▶ Task to complete
Your output should be the lines of the data that follow, reproduced exactly from the first through the line bearing "ontdek je de kracht van samen".

▶ Given entries
+--
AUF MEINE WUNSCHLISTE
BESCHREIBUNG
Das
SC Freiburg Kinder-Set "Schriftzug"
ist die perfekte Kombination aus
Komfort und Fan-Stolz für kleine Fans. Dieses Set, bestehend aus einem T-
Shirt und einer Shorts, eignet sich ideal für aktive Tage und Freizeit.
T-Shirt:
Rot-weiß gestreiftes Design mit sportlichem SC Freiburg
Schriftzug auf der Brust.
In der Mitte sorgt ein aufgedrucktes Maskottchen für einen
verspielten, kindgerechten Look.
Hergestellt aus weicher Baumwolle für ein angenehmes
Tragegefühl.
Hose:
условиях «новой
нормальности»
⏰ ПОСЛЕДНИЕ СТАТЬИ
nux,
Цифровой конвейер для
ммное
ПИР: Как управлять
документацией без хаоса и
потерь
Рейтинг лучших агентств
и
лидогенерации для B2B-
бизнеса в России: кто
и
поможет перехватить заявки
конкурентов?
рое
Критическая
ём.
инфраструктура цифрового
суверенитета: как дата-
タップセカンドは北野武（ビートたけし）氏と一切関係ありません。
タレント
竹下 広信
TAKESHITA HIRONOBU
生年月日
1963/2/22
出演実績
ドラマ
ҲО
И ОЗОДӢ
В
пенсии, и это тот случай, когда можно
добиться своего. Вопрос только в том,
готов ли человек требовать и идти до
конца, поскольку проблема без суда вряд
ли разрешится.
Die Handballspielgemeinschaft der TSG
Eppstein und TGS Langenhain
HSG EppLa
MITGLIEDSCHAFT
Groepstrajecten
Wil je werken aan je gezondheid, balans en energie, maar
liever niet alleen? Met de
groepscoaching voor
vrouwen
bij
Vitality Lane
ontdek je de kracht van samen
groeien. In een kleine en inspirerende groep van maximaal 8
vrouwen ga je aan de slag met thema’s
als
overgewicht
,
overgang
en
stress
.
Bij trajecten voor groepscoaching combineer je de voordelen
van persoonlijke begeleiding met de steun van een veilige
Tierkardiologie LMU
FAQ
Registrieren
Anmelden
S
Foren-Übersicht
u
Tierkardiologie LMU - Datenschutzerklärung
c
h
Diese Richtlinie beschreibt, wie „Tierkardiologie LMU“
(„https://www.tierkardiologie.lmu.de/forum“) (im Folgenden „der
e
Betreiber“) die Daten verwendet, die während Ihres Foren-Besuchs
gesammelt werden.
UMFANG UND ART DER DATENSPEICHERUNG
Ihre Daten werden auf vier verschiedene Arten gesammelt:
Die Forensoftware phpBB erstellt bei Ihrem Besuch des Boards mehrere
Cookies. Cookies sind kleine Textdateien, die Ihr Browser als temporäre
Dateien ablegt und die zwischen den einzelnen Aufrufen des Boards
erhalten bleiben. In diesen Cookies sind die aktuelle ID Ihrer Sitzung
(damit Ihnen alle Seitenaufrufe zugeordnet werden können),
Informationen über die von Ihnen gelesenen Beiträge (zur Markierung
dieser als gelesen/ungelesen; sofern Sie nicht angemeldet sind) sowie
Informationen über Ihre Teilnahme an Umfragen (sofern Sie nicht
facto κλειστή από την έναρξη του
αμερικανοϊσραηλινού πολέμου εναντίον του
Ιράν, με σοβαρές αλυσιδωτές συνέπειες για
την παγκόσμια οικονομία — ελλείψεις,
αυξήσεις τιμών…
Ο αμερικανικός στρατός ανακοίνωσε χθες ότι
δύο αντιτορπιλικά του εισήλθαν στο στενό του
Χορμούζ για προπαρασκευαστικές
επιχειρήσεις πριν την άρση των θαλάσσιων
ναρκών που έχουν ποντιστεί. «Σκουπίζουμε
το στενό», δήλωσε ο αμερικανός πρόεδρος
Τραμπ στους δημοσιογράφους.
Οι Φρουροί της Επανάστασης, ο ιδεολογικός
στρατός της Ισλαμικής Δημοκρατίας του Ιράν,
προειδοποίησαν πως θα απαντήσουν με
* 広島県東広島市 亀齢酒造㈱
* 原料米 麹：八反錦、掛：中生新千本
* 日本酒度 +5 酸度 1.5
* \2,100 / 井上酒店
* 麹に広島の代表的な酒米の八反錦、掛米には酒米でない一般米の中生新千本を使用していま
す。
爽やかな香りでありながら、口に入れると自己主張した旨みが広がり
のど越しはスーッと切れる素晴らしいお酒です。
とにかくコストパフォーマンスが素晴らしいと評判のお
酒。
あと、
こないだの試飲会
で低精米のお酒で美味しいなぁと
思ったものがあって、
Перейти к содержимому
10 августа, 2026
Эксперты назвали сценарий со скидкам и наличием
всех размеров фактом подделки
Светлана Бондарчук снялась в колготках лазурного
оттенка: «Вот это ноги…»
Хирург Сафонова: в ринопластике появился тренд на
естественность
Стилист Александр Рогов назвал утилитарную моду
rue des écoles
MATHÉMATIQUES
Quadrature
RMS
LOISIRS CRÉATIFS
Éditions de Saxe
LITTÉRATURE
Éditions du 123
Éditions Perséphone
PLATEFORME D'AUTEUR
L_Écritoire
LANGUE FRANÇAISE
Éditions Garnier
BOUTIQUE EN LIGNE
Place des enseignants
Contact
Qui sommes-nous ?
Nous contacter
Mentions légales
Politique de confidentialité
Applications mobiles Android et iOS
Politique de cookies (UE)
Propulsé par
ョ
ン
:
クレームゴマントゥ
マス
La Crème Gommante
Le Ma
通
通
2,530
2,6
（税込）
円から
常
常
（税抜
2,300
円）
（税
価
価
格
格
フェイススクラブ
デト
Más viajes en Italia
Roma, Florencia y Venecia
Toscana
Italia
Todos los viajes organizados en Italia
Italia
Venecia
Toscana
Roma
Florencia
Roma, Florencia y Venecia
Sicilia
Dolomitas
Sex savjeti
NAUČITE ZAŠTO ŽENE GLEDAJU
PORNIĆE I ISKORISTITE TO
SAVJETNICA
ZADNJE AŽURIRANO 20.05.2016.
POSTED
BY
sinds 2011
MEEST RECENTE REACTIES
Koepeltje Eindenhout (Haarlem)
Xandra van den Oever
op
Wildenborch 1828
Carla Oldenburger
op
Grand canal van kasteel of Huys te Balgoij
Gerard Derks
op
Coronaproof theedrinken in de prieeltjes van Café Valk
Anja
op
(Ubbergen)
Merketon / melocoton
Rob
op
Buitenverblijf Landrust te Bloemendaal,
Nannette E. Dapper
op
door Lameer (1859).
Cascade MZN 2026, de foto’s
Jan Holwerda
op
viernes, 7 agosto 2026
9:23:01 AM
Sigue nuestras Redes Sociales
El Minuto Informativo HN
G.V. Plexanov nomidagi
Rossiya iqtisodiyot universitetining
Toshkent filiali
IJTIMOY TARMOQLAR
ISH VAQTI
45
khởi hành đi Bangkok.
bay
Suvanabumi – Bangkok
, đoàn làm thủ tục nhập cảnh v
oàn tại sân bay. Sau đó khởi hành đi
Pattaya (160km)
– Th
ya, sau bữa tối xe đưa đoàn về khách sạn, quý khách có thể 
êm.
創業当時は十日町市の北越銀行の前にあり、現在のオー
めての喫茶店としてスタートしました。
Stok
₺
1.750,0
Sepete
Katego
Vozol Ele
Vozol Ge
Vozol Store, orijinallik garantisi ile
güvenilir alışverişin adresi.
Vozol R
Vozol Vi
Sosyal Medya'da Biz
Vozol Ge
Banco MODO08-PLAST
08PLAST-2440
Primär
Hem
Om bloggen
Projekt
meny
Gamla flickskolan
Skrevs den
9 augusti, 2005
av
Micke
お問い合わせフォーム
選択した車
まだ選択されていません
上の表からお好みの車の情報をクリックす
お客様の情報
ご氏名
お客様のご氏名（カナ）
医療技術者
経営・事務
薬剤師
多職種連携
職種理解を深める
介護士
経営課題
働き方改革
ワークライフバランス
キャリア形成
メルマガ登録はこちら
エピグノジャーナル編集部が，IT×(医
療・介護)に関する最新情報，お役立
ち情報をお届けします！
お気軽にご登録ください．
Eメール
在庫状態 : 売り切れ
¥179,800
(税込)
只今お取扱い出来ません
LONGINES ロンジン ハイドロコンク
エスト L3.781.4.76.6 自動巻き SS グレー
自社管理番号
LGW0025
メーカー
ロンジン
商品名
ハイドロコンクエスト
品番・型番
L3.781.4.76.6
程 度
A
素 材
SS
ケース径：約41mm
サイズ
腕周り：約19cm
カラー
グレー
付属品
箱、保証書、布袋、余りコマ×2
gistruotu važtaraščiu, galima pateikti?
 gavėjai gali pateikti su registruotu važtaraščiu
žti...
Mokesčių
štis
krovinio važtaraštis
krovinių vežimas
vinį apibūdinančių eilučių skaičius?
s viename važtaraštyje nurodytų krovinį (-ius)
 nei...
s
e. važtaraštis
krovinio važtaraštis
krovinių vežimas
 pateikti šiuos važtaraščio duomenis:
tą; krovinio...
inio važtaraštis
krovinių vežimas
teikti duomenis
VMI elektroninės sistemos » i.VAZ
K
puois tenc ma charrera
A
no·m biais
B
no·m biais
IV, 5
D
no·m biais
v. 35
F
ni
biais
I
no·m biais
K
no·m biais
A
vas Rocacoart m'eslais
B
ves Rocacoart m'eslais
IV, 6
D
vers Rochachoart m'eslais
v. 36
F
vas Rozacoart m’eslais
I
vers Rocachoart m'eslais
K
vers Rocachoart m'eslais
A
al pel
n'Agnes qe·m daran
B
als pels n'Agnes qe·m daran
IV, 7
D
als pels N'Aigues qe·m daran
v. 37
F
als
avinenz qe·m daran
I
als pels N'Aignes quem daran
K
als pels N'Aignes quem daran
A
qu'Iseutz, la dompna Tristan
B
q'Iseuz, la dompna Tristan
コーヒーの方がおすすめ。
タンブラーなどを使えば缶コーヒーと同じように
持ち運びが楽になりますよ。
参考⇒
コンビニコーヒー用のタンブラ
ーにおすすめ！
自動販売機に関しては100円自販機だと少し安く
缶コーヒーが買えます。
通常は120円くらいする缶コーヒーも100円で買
+--
▶ Final answer
AUF MEINE WUNSCHLISTE
BESCHREIBUNG
Das
SC Freiburg Kinder-Set "Schriftzug"
ist die perfekte Kombination aus
Komfort und Fan-Stolz für kleine Fans. Dieses Set, bestehend aus einem T-
Shirt und einer Shorts, eignet sich ideal für aktive Tage und Freizeit.
T-Shirt:
Rot-weiß gestreiftes Design mit sportlichem SC Freiburg
Schriftzug auf der Brust.
In der Mitte sorgt ein aufgedrucktes Maskottchen für einen
verspielten, kindgerechten Look.
Hergestellt aus weicher Baumwolle für ein angenehmes
Tragegefühl.
Hose:
условиях «новой
нормальности»
⏰ ПОСЛЕДНИЕ СТАТЬИ
nux,
Цифровой конвейер для
ммное
ПИР: Как управлять
документацией без хаоса и
потерь
Рейтинг лучших агентств
и
лидогенерации для B2B-
бизнеса в России: кто
и
поможет перехватить заявки
конкурентов?
рое
Критическая
ём.
инфраструктура цифрового
суверенитета: как дата-
タップセカンドは北野武（ビートたけし）氏と一切関係ありません。
タレント
竹下 広信
TAKESHITA HIRONOBU
生年月日
1963/2/22
出演実績
ドラマ
ҲО
И ОЗОДӢ
В
пенсии, и это тот случай, когда можно
добиться своего. Вопрос только в том,
готов ли человек требовать и идти до
конца, поскольку проблема без суда вряд
ли разрешится.
Die Handballspielgemeinschaft der TSG
Eppstein und TGS Langenhain
HSG EppLa
MITGLIEDSCHAFT
Groepstrajecten
Wil je werken aan je gezondheid, balans en energie, maar
liever niet alleen? Met de
groepscoaching voor
vrouwen
bij
Vitality Lane
ontdek je de kracht van samen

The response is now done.